“Unfortunately, it seems that the Americans are determined to release Pollard only through the normal procedures in their prison system there,” an Israeli diplomatic official said.
Pollard, 58, was arrested by U.S. authorities in 1985 and later sentenced to life in prison for spying for Israel. He will be eligible for parole in November 2015.
Meanwhile, Yediot Aharonot reported that both Yisrael Beiteinu leader Avigdor Lieberman and Livni are against holding a national referendum for very different reasons. Lieberman has already told Netanyahu he does not expect the renewed negotiations to succeed and wants the government to push for an interim long-term deal with Abbas within temporary borders.
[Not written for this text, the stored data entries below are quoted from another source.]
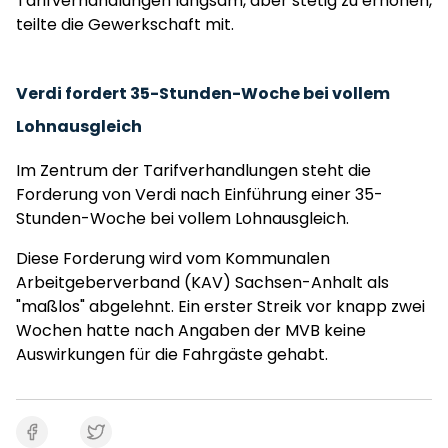
Tarifverhandlungen langsam, aber stetig zu erhöhen,
teilte die Gewerkschaft mit.
Verdi fordert 35-Stunden-Woche bei vollem
Lohnausgleich
Im Zentrum der Tarifverhandlungen steht die
Forderung von Verdi nach Einführung einer 35-
Stunden-Woche bei vollem Lohnausgleich.
Diese Forderung wird vom Kommunalen
Arbeitgeberverband (KAV) Sachsen-Anhalt als
"maßlos" abgelehnt. Ein erster Streik vor knapp zwei
Wochen hatte nach Angaben der MVB keine
Auswirkungen für die Fahrgäste gehabt.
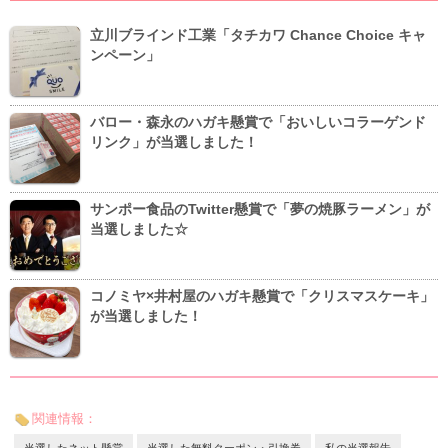
立川ブラインド工業「タチカワ Chance Choice キャ
ンペーン」
バロー・森永のハガキ懸賞で「おいしいコラーゲンド
リンク」が当選しました！
サンポー食品のTwitter懸賞で「夢の焼豚ラーメン」が
当選しました☆
コノミヤ×井村屋のハガキ懸賞で「クリスマスケーキ」
が当選しました！
関連情報：
当選したネット懸賞
当選した無料クーポン・引換券
私の当選報告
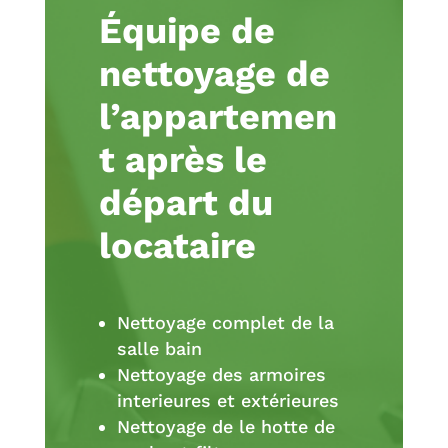
Équipe de
nettoyage de
l’appartemen
t après le
départ du
locataire
Nettoyage complet de la
salle bain
Nettoyage des armoires
interieures et extérieures
Nettoyage de le hotte de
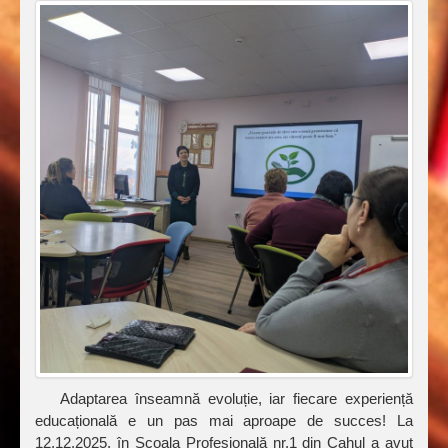
Adaptarea înseamnă evoluție, iar fiecare experiență
educațională e un pas mai aproape de succes! La
12.12.2025, în Școala Profesională nr.1 din Cahul a avut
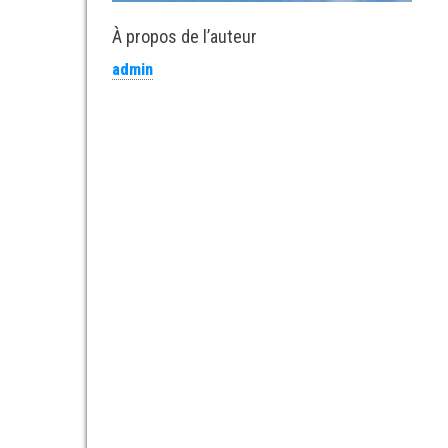
À propos de l’auteur
admin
Livni’s position is that only Israel’s democratically elected government has the right to negotiate a final deal with the Palestinians.
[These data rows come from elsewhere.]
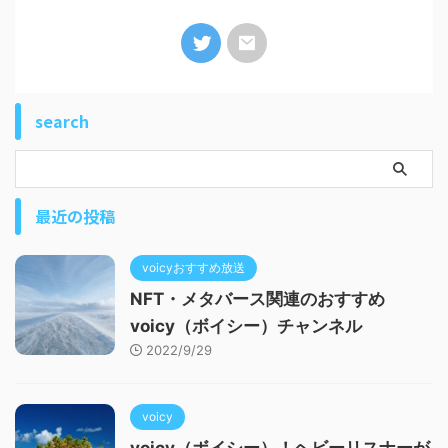
search
最近の投稿
voicyおすすめ放送
NFT・メタバース関連のおすすめ
voicy（ボイシー）チャンネル
2022/9/29
voicy
voicy（ボイシー）！ヘビーリスナーが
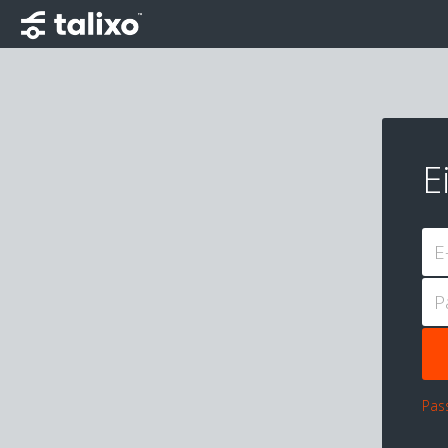
E
E
P
Pas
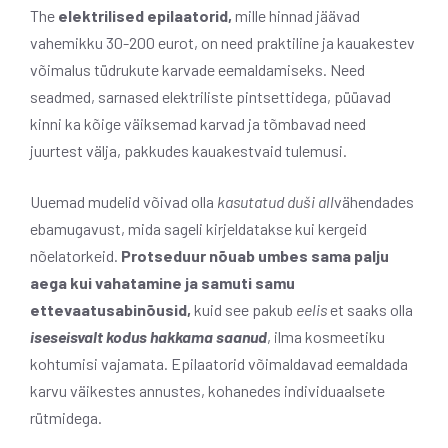
The
elektrilised epilaatorid,
mille hinnad jäävad
vahemikku 30-200 eurot, on need praktiline ja kauakestev
võimalus tüdrukute karvade eemaldamiseks. Need
seadmed, sarnased elektriliste pintsettidega, püüavad
kinni ka kõige väiksemad karvad ja tõmbavad need
juurtest välja, pakkudes kauakestvaid tulemusi.
Uuemad mudelid võivad olla
kasutatud duši all
vähendades
ebamugavust, mida sageli kirjeldatakse kui kergeid
nõelatorkeid.
Protseduur nõuab umbes sama palju
aega kui vahatamine ja samuti samu
ettevaatusabinõusid,
kuid see pakub
eelis
et saaks olla
iseseisvalt kodus hakkama saanud
, ilma kosmeetiku
kohtumisi vajamata. Epilaatorid võimaldavad eemaldada
karvu väikestes annustes, kohanedes individuaalsete
rütmidega.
“We don’t hold national referendums when we go to war, so why do we need a referendum on a peace agreement?” Livni asked.
Opposition leader Shelly Yachimovich has publicly stated she will back Netanyahu’s efforts to negotiate a peace deal with the Palestinians.
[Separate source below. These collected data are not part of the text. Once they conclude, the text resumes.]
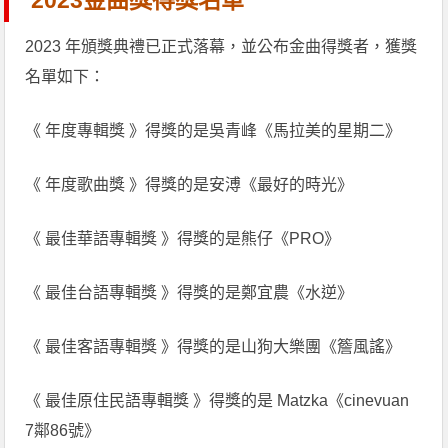
2023金曲獎得獎名單
2023 年頒獎典禮已正式落幕，並公布金曲得獎者，獲獎
名單如下：
《 年度專輯獎 》得獎的是吳青峰《馬拉美的星期二》
《 年度歌曲獎 》得獎的是安溥《最好的時光》
《 最佳華語專輯獎 》得獎的是熊仔《PRO》
《 最佳台語專輯獎 》得獎的是鄭宜農《水逆》
《 最佳客語專輯獎 》得獎的是山狗大樂團《簷風謠》
《 最佳原住民語專輯獎 》得獎的是 Matzka《cinevuan
7鄰86號》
“I hope that Prime Minister Netanyahu, who declared loud and clear that he supports the two-state solution, will make the necessary decisions,” Yachimovich said.
“We should not just settle for a renewal of negotiations but do everything possible to work toward real accords.”
Yachimovich’s remarks led several political commentators to predict that if Netanyahu finds himself close to a deal with the Palestinians, he will change the composition of his coalition by replacing Habayit Hayehudi with the Labor Party. They speculate that in that scenario, Shas may also be invited the join the government.